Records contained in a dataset
- - -
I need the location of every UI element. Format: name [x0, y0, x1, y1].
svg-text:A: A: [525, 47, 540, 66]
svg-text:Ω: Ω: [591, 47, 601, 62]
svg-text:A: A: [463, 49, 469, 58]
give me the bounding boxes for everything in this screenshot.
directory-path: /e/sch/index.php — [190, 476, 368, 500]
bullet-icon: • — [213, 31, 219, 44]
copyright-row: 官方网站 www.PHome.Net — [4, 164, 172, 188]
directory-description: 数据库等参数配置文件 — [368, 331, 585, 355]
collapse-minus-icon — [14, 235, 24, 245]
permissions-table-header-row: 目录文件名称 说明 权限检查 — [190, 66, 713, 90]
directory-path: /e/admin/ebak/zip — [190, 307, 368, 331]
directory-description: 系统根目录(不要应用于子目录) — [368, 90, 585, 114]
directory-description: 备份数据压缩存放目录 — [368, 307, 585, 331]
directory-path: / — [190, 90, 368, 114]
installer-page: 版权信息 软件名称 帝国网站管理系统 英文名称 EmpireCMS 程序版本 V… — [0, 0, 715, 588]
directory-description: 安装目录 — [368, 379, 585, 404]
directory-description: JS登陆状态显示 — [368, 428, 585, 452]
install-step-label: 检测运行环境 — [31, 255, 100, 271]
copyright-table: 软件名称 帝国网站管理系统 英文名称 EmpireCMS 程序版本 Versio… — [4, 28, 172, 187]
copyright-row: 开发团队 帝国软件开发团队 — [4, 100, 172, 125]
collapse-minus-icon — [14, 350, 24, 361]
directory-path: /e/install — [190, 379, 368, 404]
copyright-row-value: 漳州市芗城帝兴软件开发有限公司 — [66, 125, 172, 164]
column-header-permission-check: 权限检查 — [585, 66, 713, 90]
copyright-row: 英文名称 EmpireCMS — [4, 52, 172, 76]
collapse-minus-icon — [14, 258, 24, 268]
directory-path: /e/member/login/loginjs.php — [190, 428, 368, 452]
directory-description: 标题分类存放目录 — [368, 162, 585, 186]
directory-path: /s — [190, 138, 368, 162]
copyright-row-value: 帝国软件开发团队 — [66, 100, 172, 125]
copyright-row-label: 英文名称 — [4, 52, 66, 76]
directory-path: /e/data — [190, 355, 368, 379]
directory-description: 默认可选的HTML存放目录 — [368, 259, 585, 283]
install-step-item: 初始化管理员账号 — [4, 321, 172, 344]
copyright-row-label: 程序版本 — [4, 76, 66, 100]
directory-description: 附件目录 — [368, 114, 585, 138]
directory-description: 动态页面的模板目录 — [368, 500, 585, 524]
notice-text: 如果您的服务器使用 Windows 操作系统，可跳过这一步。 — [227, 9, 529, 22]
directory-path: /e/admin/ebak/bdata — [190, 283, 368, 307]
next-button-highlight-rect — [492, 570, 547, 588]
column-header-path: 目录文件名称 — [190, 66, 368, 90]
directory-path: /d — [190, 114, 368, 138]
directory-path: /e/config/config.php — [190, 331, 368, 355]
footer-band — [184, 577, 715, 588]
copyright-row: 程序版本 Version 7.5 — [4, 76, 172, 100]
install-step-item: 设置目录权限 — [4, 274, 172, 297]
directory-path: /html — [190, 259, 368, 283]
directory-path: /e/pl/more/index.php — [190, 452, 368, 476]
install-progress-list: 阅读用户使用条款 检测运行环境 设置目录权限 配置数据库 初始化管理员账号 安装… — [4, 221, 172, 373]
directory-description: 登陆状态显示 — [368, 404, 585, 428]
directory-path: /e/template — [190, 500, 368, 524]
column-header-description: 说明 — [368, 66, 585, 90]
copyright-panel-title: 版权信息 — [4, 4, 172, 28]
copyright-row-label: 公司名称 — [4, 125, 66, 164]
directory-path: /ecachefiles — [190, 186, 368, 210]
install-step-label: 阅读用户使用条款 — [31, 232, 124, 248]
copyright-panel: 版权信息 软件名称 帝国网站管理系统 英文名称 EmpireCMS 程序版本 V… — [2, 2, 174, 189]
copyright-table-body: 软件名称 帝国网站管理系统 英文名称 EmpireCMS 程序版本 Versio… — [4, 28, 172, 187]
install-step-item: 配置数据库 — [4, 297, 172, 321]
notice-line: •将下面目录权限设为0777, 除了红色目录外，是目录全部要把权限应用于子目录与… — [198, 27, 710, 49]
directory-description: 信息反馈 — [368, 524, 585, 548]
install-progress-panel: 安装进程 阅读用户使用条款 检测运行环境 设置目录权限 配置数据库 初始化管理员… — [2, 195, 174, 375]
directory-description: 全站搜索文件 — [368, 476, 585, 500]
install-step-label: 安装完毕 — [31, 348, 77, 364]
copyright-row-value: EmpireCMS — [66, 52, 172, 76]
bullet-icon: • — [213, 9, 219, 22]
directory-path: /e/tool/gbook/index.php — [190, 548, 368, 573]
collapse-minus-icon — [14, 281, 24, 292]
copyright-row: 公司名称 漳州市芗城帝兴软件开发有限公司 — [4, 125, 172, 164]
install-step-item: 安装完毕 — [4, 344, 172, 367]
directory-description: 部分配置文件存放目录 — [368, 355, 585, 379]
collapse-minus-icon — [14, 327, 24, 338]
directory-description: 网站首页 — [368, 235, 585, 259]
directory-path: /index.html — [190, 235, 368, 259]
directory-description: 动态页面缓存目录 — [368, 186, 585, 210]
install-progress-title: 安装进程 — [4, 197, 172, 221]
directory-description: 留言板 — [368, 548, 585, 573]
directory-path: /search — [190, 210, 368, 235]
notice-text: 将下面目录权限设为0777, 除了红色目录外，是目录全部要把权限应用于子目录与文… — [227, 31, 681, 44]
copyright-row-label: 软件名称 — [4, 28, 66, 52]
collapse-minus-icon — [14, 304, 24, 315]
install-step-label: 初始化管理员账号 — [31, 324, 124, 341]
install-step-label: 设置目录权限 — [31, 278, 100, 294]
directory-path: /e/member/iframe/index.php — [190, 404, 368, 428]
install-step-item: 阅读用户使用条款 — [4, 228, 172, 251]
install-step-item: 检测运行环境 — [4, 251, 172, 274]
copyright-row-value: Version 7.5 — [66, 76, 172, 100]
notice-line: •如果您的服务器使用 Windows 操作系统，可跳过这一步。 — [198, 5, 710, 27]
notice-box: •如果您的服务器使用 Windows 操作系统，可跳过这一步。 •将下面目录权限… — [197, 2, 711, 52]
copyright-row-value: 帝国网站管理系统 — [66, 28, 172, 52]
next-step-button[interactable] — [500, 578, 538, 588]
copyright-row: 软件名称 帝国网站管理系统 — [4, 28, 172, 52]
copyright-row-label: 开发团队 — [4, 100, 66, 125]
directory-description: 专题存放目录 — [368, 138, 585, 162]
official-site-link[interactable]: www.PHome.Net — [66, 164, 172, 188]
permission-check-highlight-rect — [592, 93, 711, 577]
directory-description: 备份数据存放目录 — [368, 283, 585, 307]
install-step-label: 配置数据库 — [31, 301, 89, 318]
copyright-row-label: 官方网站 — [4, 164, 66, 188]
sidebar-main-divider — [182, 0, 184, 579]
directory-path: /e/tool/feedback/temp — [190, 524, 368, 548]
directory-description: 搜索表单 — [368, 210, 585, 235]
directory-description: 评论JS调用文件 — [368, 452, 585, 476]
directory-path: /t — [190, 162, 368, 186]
- - -
● **EXERCISE OBJECTIVE**
Within the records above, count the lines that contain "header" and give the number with nothing added.

● **FINAL ANSWER**
4